• Task requirements: Check each line of the listing below for the string "selo", then give only the number of lines where it occurs.

• Listed records:

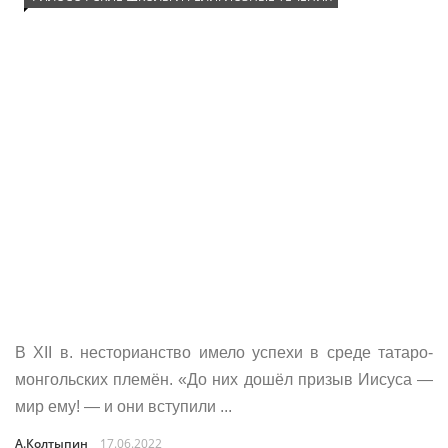
В XII в. несторианство имело успехи в среде татаро-
монгольских племён. «До них дошёл призыв Иисуса —
мир ему! — и они вступили ...
А.Колтыпин
17.06.2022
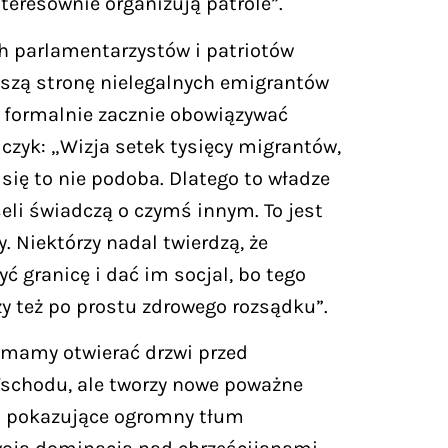
nteresownie organizują patrole”.
ch parlamentarzystów i patriotów
naszą stronę nielegalnych emigrantów
y formalnie zacznie obowiązywać
lczyk: „Wizja setek tysięcy migrantów,
 się to nie podoba. Dlatego to władze
seli świadczą o czymś innym. To jest
y. Niektórzy nadal twierdzą, że
 granicę i dać im socjal, bo tego
zy też po prostu zdrowego rozsądku”.
e mamy otwierać drzwi przed
 Wschodu, ale tworzy nowe poważne
nia pokazujące ogromny tłum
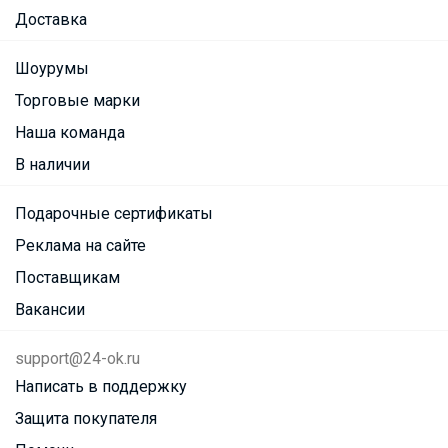
Доставка
Шоурумы
Торговые марки
Наша команда
В наличии
Подарочные сертификаты
Реклама на сайте
Поставщикам
Вакансии
support@24-ok.ru
Написать в поддержку
Защита покупателя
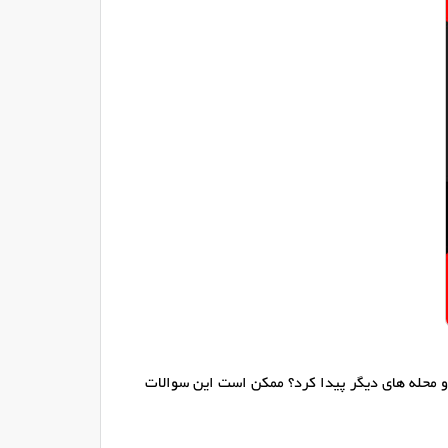
و محله های دیگر پیدا کرد؟ ممکن است این سوالات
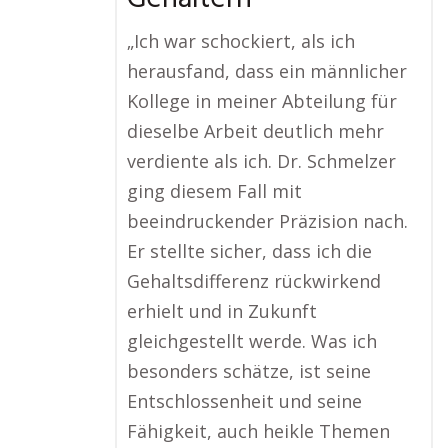
„Ich war schockiert, als ich
herausfand, dass ein männlicher
Kollege in meiner Abteilung für
dieselbe Arbeit deutlich mehr
verdiente als ich. Dr. Schmelzer
ging diesem Fall mit
beeindruckender Präzision nach.
Er stellte sicher, dass ich die
Gehaltsdifferenz rückwirkend
erhielt und in Zukunft
gleichgestellt werde. Was ich
besonders schätze, ist seine
Entschlossenheit und seine
Fähigkeit, auch heikle Themen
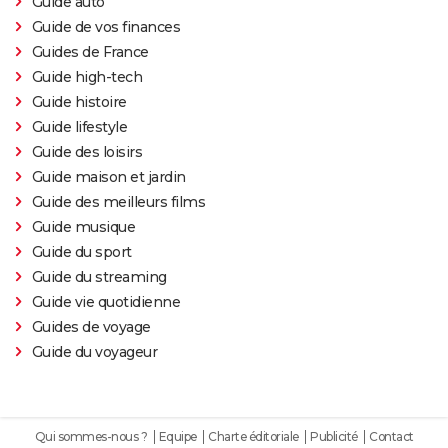
Guide auto
Guide de vos finances
Guides de France
Guide high-tech
Guide histoire
Guide lifestyle
Guide des loisirs
Guide maison et jardin
Guide des meilleurs films
Guide musique
Guide du sport
Guide du streaming
Guide vie quotidienne
Guides de voyage
Guide du voyageur
Qui sommes-nous ?
Equipe
Charte éditoriale
Publicité
Contact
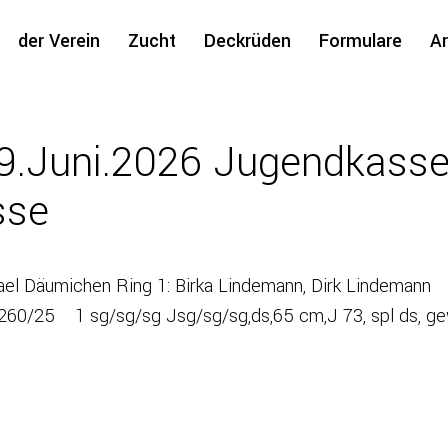
der Verein
Zucht
Deckrüden
Formulare
Ar
9.Juni.2026 Jugendkass
sse
ung: Michael Däumichen Ring 1: Birka Lindema
260/25 1 sg/sg/sg Jsg/sg/sg,ds,65 cm,J 73, spl ds, ge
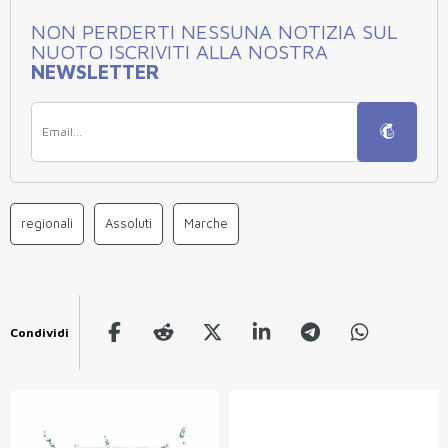
NON PERDERTI NESSUNA NOTIZIA SUL
NUOTO ISCRIVITI ALLA NOSTRA
NEWSLETTER
regionali
Assoluti
Marche
Condividi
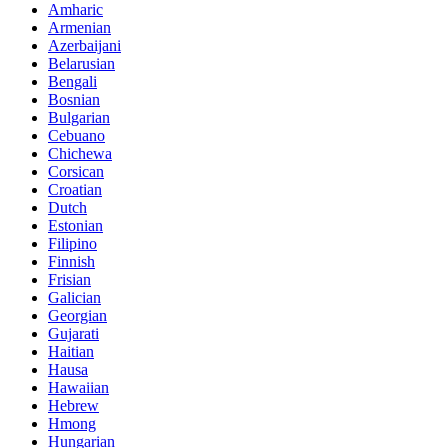
Amharic
Armenian
Azerbaijani
Belarusian
Bengali
Bosnian
Bulgarian
Cebuano
Chichewa
Corsican
Croatian
Dutch
Estonian
Filipino
Finnish
Frisian
Galician
Georgian
Gujarati
Haitian
Hausa
Hawaiian
Hebrew
Hmong
Hungarian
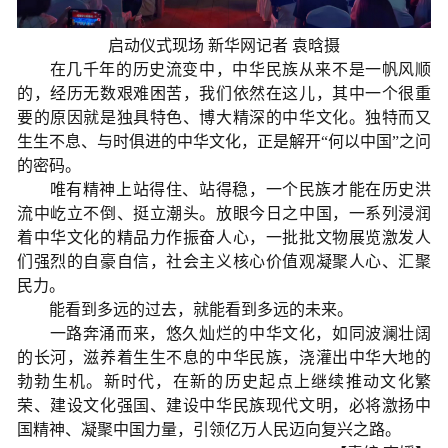
启动仪式现场 新华网记者 袁晗摄
在几千年的历史流变中，中华民族从来不是一帆风顺
的，经历无数艰难困苦，我们依然在这儿，其中一个很重
要的原因就是独具特色、博大精深的中华文化。独特而又
生生不息、与时俱进的中华文化，正是解开“何以中国”之问
的密码。
唯有精神上站得住、站得稳，一个民族才能在历史洪
流中屹立不倒、挺立潮头。放眼今日之中国，一系列浸润
着中华文化的精品力作振奋人心，一批批文物展览激发人
们强烈的自豪自信，社会主义核心价值观凝聚人心、汇聚
民力。
能看到多远的过去，就能看到多远的未来。
一路奔涌而来，悠久灿烂的中华文化，如同波澜壮阔
的长河，滋养着生生不息的中华民族，浇灌出中华大地的
勃勃生机。新时代，在新的历史起点上继续推动文化繁
荣、建设文化强国、建设中华民族现代文明，必将激扬中
国精神、凝聚中国力量，引领亿万人民迈向复兴之路。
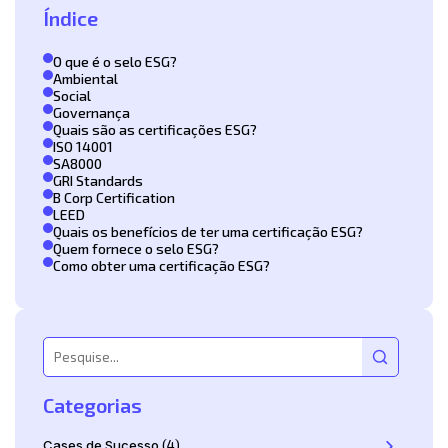
Índice
O que é o selo ESG?
Ambiental
Social
Governança
Quais são as certificações ESG?
ISO 14001
SA8000
GRI Standards
B Corp Certification
LEED
Quais os benefícios de ter uma certificação ESG?
Quem fornece o selo ESG?
Como obter uma certificação ESG?
Categorias
Cases de Sucesso
(4)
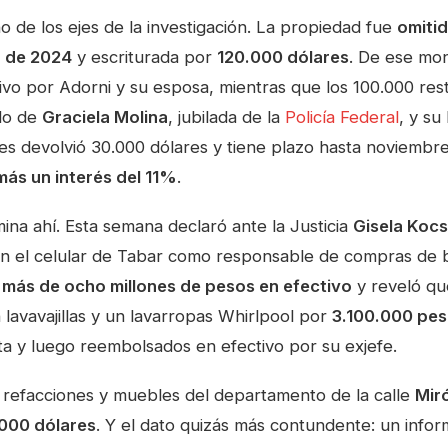
 de los ejes de la investigación. La propiedad fue
omitid
a de 2024
y escriturada por
120.000 dólares
. De ese mo
ivo por Adorni y su esposa, mientras que los 100.000 res
do de
Graciela Molina
, jubilada de la
Policía Federal
, y su 
les devolvió 30.000 dólares y tiene plazo hasta noviembr
ás un interés del 11%
.
rmina ahí. Esta semana declaró ante la Justicia
Gisela Kocs
en el celular de Tabar como responsable de compras de b
ó
más de ocho millones de pesos en efectivo
y reveló qu
n lavavajillas y un lavarropas Whirlpool por
3.100.000 pe
ta y luego reembolsados en efectivo por su exjefe.
 refacciones y muebles del departamento de la calle
Miró
000 dólares
. Y el dato quizás más contundente: un info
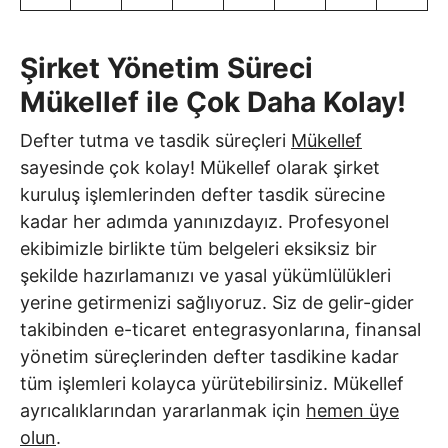
Şirket Yönetim Süreci
Mükellef ile Çok Daha Kolay!
Defter tutma ve tasdik süreçleri
Mükellef
sayesinde çok kolay! Mükellef olarak şirket
kuruluş işlemlerinden defter tasdik sürecine
kadar her adımda yanınızdayız. Profesyonel
ekibimizle birlikte tüm belgeleri eksiksiz bir
şekilde hazırlamanızı ve yasal yükümlülükleri
yerine getirmenizi sağlıyoruz. Siz de gelir-gider
takibinden e-ticaret entegrasyonlarına, finansal
yönetim süreçlerinden defter tasdikine kadar
tüm işlemleri kolayca yürütebilirsiniz. Mükellef
ayrıcalıklarından yararlanmak için
hemen üye
olun
.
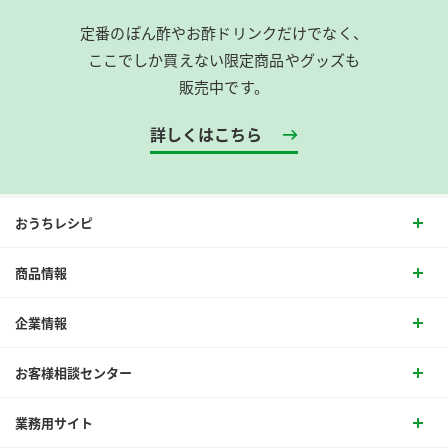
定番のぽん酢やお酢ドリンクだけでなく、
ここでしか買えない限定商品やグッズも
販売中です。
詳しくはこちら
おうちレシピ
商品情報
企業情報
お客様相談センター
業務用サイト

• Your response: 2